The findings from the Popp evaluation are of great interest. At more than 300 pages, it is not the easiest of reads nor the most accessible of reports, but that is perhaps inevitable, given the sheer complexity of the task. The summary of the main report provides an admirably concise overview of the findings, despite the many caveats on extrapolating from the evidence.
The relevance of this work is obvious. Policy in health and social care for older people has, for some years, emphasised the importance of partnership working, integration, prevention of ill-health and promotion of wider well-being.
The Putting People First agenda continues to place great weight on the contribution of early intervention, development of social capital, and engaging local people in the design and operation of local services. Although there has been “an underlying assumption that such a service shift would eventually bring cost savings” there has been, until now, little evidence to back this up.
The findings of the programme provide valuable evidence that early interventions can deliver improved outcomes and greater satisfaction and reduce the need for hospital and other higher dependency services.
The authors believe the approach of Popp should be continued and that the learning should be used to target further investment to secure even greater returns. However, the benefits of cost-effectiveness will only be realised by decommissioning and reinvestment strategies.
At a time of political churn and the prospect of a change of administration, it is vital that the lessons from policy implementation and evaluation are not lost. There is an opportunity to build on the foundation of major policy innovation and evaluation in this and related areas (most notably that of individual budgets). It will be increasingly important that health and care commissioners understand the potential for system-wide change that offers a win-win both to the health and care systems and, above all, to the lives of older people.

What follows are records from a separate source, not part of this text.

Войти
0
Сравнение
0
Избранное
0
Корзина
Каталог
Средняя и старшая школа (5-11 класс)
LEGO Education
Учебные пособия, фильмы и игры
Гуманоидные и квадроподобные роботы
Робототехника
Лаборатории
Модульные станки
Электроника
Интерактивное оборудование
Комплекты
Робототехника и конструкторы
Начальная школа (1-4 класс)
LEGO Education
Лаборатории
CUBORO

Melanie Henwood is a health and social care consultant and adviser on older people’s issues to the Joseph Rowntree Foundation
Links and Resources
● The background to the Popps initiative is set out in two circulars: LAC(2006)7 Partnerships for Older People Projects (Popp) Grant 2006-08 Round 1 Popp Pilots, and LAC (DH) (2007)3, Partnerships for Older People Projects (Popp) Grant 2007-08: Round 2 Popp Pilots.
Prevention and Early Intervention
Prevention and early intervention programmes can make a major difference to the lives of older people. Small services providing practical support (which have often been viewed pejoratively as ‘low level’) can significantly affect health and well-being.

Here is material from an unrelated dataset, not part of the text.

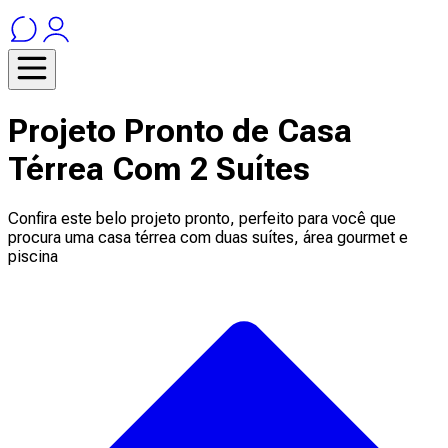
Projeto Pronto de Casa
Térrea Com 2 Suítes
Confira este belo projeto pronto, perfeito para você que
procura uma casa térrea com duas suítes, área gourmet e
piscina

Funding and performance management
Partnerships require appropriate funding and performance management to succeed.
Savings must be reinvested
The Popp projects were pump-primed with special funding, but the cost-effectiveness of interventions requires savings to be released and reinvested. Some decommissioning will be required in parallel to new investment and changed configuration if the benefits are to be maximised.
Engage with stakeholders
New programmes, particularly when they involve multiple partnerships, take time to get established. Projects need adequate preparation time and support. Engaging with stakeholders at an early stage is critical to sustainability. Providers should also realise that the pay off is likely to be longer term and quick wins cannot easily be demonstrated.